State Key Laboratory of High Performance Complex Manufacturing, Central South University, Changsha 410083, China.
SANY Automobile Manufacturing Co.,Ltd, Changsha 410100, China.
Comput Intell Neurosci. 2022 Jul 22;2022:4461546. doi: 10.1155/2022/4461546. eCollection 2022.

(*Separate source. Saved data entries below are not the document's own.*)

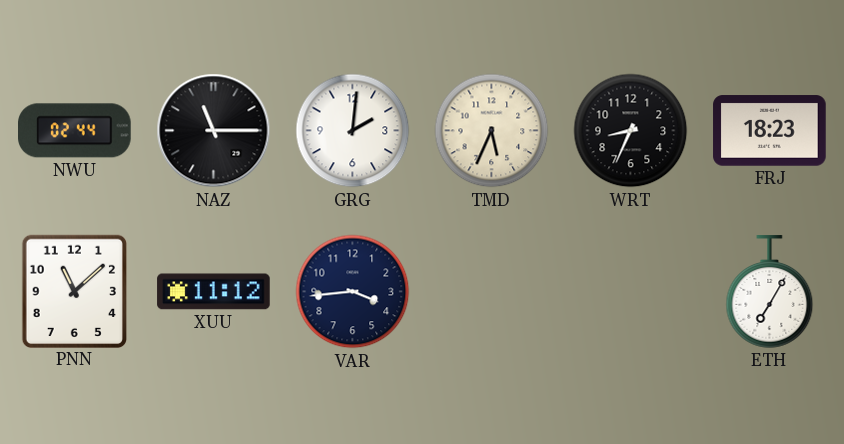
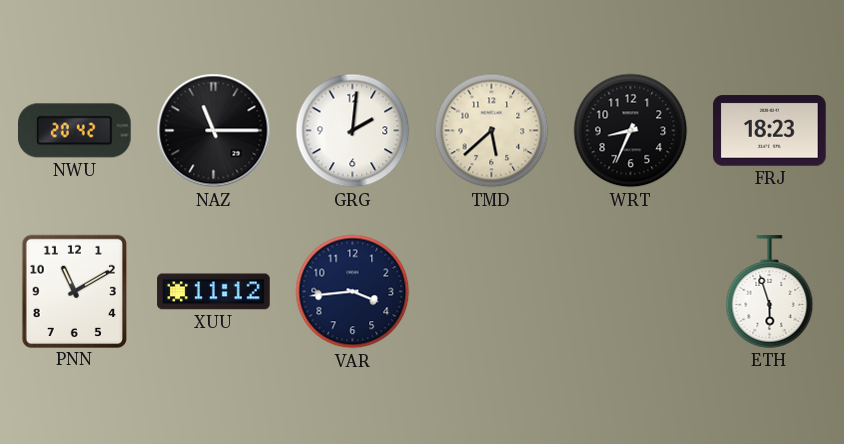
NWU: 02:44 -> 20:42
TMD: 5:34 -> 5:38
PNN: 11:08 -> 11:10
ETH: 7:05 -> 5:57
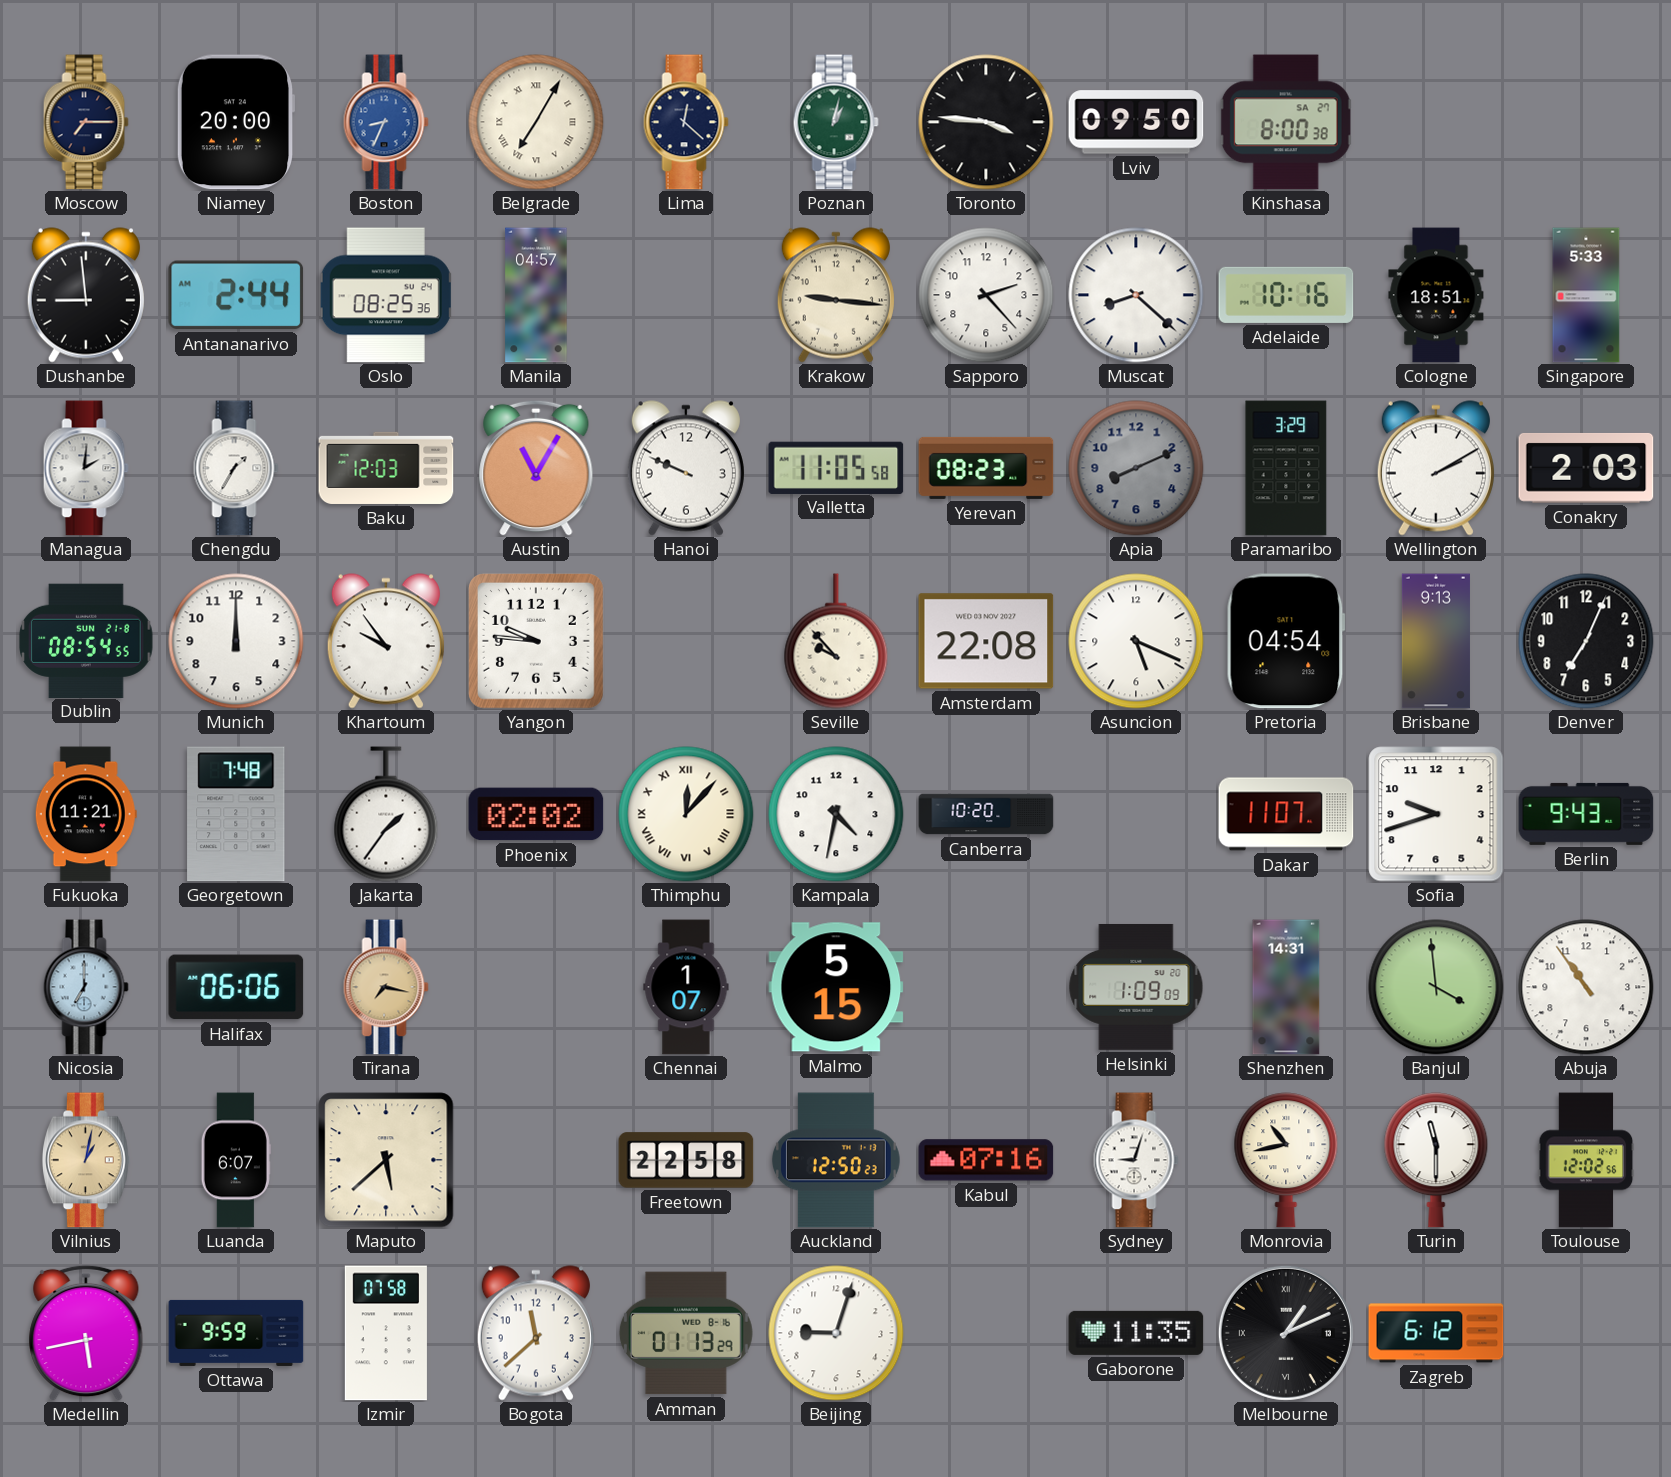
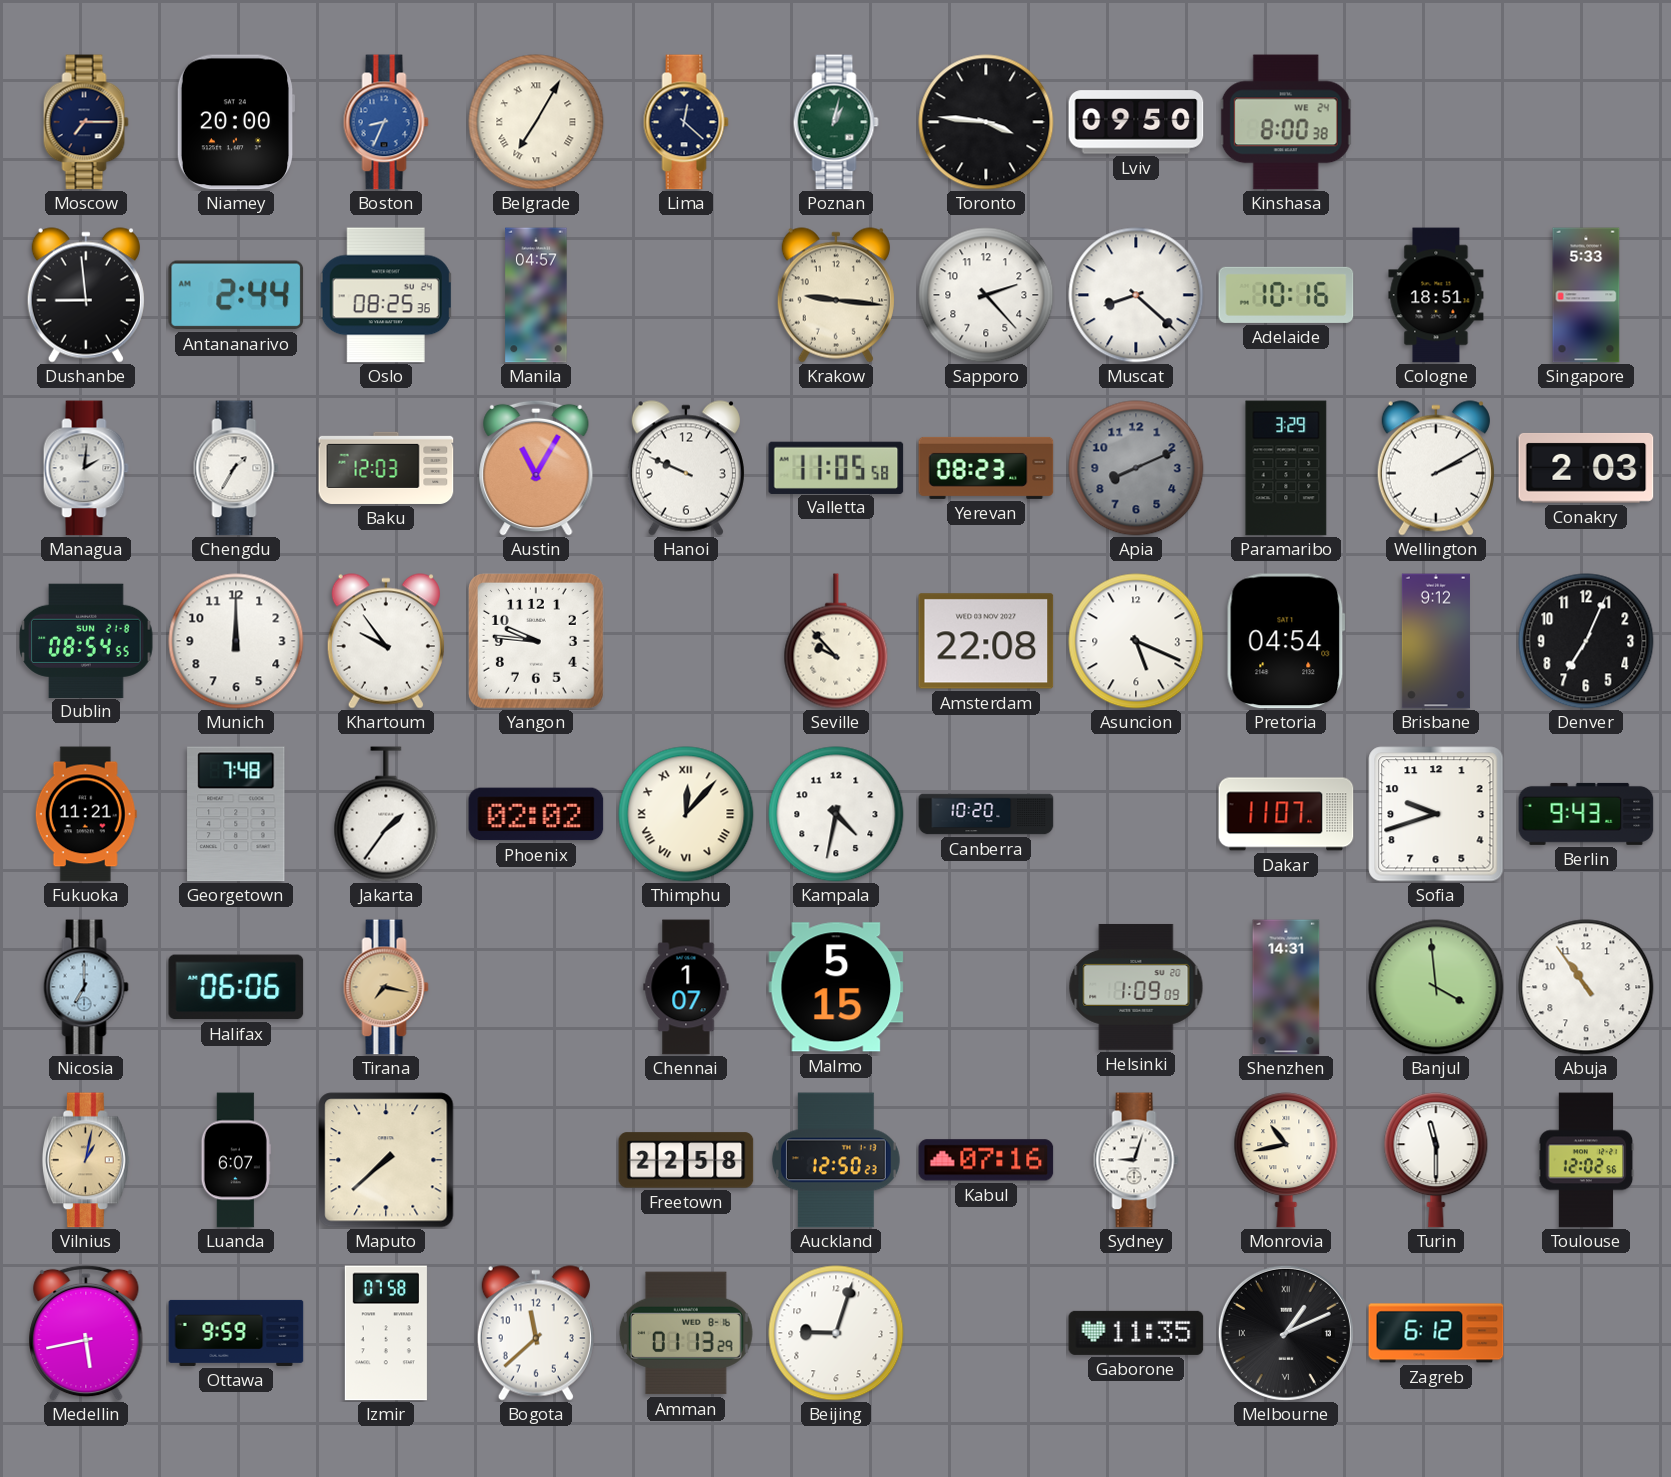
Kinshasa date: SA 27 -> WE 24
Brisbane: 9:13 -> 9:12
Maputo: 5:38 -> 7:38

We offer a neural network-based control method to control the vibration of the engineering mechanical arm and the trajectory in order to solve the problem of large errors in tracking the path when the engineering mechanical arm is unstable and under the influence of the outside world. A mechanical arm network is used to perform tasks related to learning the unknown dynamic properties of a engineering mechanical arms keyboard without the need for prior learning. Given the dynamic equations of the engineering mechanical arm, the dynamic properties of the mechanical arm were studied using a positive feedback network. The adaptive neural network management system was developed, and the stability and integrity of the closed-loop system were proved by Lyapunov's function. Engineering mechanical arm motion trajectory control errors were modeled and validated in the Matlab/Simulink environment. The simulation results show that the management of the adaptive neural network is able to better control the desired path of the engineering mechanical arm in the presence of external interference, and the fluctuation range of input torque is small. The PID control has a large error in the expected trajectory tracking of the engineering mechanical arm, the fluctuation range of the input torque is as high as 20, and the jitter phenomenon is more serious. The use of detailed comparisons and adaptive neural network monitoring can perform well in manipulating the trajectory of the engineering mechanical arm. The engineering mechanical arm uses an adaptive neural network control method, in which the control precision of engineering mechanical arm motion trajectory can be improved and the out-of-control phenomenon of mechanical arm motion can be reduced.
我们提供了一种基于神经网络的控制方法来控制工程机械臂的振动和轨迹,以解决工程机械臂不稳定且受到外界影响时路径跟踪误差较大的问题。机械臂网络用于执行与学习工程机械臂键盘未知动态特性相关的任务,而无需事先学习。给定工程机械臂的动力学方程,使用正反馈网络研究了机械臂的动力学特性。开发了自适应神经网络管理系统,并通过 Lyapunov 函数证明了闭环系统的稳定性和完整性。在 Matlab/Simulink 环境中对工程机械臂运动轨迹控制误差进行了建模和验证。仿真结果表明,自适应神经网络的管理能够在存在外部干扰的情况下更好地控制工程机械臂的期望路径,并且输入扭矩的波动范围较小。PID 控制在工程机械臂的期望轨迹跟踪中存在较大误差,输入扭矩的波动范围高达 20,抖动现象更为严重。使用详细的比较和自适应神经网络监测可以很好地控制工程机械臂的轨迹。工程机械臂采用自适应神经网络控制方法,可以提高工程机械臂运动轨迹的控制精度,减少机械臂运动失控现象。